N-gram Boosting: Improving Contextual Biasing with Normalized N-gram Targets

paper_url: http://arxiv.org/abs/2308.02092
repo_url: None
paper_authors: Wang Yau Li, Shreekantha Nadig, Karol Chang, Zafarullah Mahmood, Riqiang Wang, Simon Vandieken, Jonas Robertson, Fred Mailhot
for: 提高商务会议中关键词语识别率
methods: 使用两步关键词强化机制，normalized unigrams和n-grams进行强化，避免缺失命中问题
results: 相比原始数据集，提高关键词识别率26%，相比LibriSpeech，提高2%

Abstract
Accurate transcription of proper names and technical terms is particularly important in speech-to-text applications for business conversations. These words, which are essential to understanding the conversation, are often rare and therefore likely to be under-represented in text and audio training data, creating a significant challenge in this domain. We present a two-step keyword boosting mechanism that successfully works on normalized unigrams and n-grams rather than just single tokens, which eliminates missing hits issues with boosting raw targets. In addition, we show how adjusting the boosting weight logic avoids over-boosting multi-token keywords. This improves our keyword recognition rate by 26% relative on our proprietary in-domain dataset and 2% on LibriSpeech. This method is particularly useful on targets that involve non-alphabetic characters or have non-standard pronunciations.

摘要
精准转写特有名称和技术术语 particualrly important in speech-to-text应用程序 для商业对话。这些词语，which are essential to understanding the conversation, are often rare and therefore likely to be under-represented in text and audio training data, creating a significant challenge in this domain. We present a two-step keyword boosting mechanism that successfully works on normalized unigrams and n-grams rather than just single tokens, which eliminates missing hits issues with boosting raw targets. In addition, we show how adjusting the boosting weight logic avoids over-boosting multi-token keywords. This improves our keyword recognition rate by 26% relative on our proprietary in-domain dataset and 2% on LibriSpeech.

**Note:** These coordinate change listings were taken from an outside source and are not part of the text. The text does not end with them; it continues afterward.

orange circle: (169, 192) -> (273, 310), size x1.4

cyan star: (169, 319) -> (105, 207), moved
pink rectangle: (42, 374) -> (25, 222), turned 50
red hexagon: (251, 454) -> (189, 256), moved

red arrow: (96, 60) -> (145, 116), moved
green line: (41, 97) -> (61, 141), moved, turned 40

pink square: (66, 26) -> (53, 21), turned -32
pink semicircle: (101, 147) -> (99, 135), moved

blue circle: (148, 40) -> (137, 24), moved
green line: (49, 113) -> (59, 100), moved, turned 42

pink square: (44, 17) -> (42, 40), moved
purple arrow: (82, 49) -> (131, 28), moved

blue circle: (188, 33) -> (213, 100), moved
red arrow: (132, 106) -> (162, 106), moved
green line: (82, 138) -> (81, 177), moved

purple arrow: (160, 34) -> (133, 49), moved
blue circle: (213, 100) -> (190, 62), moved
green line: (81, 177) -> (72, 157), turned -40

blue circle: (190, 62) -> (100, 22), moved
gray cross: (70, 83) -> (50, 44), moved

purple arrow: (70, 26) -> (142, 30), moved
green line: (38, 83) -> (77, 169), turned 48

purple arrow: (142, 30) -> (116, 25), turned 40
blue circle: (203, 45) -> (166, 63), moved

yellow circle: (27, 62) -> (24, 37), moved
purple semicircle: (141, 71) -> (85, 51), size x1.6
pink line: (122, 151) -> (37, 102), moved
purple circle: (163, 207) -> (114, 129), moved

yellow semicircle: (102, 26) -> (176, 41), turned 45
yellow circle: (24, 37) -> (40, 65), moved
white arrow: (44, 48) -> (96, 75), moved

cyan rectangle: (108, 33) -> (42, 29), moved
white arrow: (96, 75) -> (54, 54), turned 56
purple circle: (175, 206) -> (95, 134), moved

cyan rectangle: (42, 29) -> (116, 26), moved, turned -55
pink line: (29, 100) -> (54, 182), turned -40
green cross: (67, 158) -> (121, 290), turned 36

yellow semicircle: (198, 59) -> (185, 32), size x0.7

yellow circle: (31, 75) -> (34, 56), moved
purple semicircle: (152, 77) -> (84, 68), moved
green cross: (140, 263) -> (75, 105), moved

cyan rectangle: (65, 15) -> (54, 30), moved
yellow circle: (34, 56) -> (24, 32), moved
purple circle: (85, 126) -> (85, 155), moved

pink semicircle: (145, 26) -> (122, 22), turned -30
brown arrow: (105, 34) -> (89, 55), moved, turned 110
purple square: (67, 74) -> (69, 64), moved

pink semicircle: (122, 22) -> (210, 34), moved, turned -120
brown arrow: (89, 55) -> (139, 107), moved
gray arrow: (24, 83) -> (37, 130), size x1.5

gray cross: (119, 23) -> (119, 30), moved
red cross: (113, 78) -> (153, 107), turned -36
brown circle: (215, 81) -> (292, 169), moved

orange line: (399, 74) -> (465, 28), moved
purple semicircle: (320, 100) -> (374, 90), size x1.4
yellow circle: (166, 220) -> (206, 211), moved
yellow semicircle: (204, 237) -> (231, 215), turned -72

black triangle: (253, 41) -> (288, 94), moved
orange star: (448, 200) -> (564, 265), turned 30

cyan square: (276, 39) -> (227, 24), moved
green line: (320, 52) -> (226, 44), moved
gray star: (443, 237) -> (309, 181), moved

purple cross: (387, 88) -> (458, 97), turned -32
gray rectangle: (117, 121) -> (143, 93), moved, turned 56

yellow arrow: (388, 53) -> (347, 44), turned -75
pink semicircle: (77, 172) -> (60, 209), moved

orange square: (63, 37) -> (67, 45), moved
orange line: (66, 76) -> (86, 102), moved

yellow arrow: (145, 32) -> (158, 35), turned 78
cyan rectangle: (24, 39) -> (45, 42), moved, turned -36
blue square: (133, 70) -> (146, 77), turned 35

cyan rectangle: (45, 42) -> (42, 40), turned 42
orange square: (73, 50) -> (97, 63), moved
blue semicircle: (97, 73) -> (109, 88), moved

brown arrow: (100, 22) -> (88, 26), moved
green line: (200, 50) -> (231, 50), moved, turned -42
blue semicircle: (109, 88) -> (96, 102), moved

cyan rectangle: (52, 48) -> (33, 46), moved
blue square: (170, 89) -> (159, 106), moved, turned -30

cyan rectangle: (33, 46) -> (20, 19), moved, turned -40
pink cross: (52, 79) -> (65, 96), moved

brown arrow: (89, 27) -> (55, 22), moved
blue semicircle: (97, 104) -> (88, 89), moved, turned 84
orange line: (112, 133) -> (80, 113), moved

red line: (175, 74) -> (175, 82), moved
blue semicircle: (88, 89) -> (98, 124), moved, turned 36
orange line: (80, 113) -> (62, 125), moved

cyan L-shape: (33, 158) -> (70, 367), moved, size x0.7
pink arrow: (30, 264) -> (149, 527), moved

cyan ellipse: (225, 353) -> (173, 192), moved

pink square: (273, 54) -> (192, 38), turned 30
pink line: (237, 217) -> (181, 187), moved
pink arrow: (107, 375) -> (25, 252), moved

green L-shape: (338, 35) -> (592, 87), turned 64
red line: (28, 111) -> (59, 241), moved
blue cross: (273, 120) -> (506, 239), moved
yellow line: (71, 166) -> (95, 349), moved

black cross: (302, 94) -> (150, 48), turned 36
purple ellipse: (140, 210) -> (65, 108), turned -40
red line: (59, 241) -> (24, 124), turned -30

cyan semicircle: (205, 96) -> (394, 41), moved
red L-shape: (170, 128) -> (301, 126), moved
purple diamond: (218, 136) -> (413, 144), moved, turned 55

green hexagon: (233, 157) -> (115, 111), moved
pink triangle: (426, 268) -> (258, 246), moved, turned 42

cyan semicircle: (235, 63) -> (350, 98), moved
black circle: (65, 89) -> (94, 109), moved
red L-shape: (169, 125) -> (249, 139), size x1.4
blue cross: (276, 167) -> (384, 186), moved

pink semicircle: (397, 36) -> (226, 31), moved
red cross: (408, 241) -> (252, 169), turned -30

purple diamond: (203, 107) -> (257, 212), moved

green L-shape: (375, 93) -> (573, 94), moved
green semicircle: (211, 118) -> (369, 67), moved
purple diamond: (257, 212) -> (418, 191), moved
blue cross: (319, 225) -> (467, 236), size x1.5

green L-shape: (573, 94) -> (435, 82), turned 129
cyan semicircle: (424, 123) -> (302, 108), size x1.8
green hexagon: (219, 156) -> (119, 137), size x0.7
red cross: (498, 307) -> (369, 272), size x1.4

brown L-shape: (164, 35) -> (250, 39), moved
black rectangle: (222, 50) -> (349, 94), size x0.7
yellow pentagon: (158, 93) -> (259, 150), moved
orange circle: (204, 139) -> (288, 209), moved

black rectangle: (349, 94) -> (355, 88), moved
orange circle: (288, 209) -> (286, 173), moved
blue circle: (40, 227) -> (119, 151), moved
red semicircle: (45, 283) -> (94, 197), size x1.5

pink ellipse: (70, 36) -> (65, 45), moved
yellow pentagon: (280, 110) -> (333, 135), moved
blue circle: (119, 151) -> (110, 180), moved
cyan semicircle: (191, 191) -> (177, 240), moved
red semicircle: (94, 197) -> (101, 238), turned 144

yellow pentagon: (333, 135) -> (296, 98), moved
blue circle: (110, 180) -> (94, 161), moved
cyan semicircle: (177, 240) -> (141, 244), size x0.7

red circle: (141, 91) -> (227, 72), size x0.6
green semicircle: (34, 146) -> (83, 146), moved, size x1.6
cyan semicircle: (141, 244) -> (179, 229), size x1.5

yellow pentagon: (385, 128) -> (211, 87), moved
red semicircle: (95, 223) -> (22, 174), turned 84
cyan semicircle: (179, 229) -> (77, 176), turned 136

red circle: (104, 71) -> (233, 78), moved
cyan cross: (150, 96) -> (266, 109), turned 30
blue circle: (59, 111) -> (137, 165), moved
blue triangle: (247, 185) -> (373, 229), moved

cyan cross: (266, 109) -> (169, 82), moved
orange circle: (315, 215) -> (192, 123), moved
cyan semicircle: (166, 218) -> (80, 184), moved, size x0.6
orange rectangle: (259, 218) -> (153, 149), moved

This method is particularly useful on targets that involve non-alphabetic characters or have non-standard pronunciations.Here's the breakdown of the translation:* 精准转写 (jīngshù zhōngyì) - accurate transcription* 特有名称 (tèyǒu míngcè) - proper names* 技术术语 (jìshuō shūyǔ) - technical terms* 商业对话 (shāngyào duìhùa) - business conversations* 词语 (cíyǔ) - words* essential (zhòngyào) - essential* understanding (dànzhi) - understanding* domain (diàngròng) - domain* 预处理 (yùchū) - preprocessing* 单词 (danzi) - single token* 拼音 (pīnyīn) - pinyin* 非汉字 (fēihànzì) - non-hanzi characters* 非标准发音 (fēizhǔshuāng fāyīn) - non-standard pronunciationsNote that the translation is written in Simplified Chinese, which is the standard form of Chinese used in mainland China and Singapore. If you need Traditional Chinese, please let me know.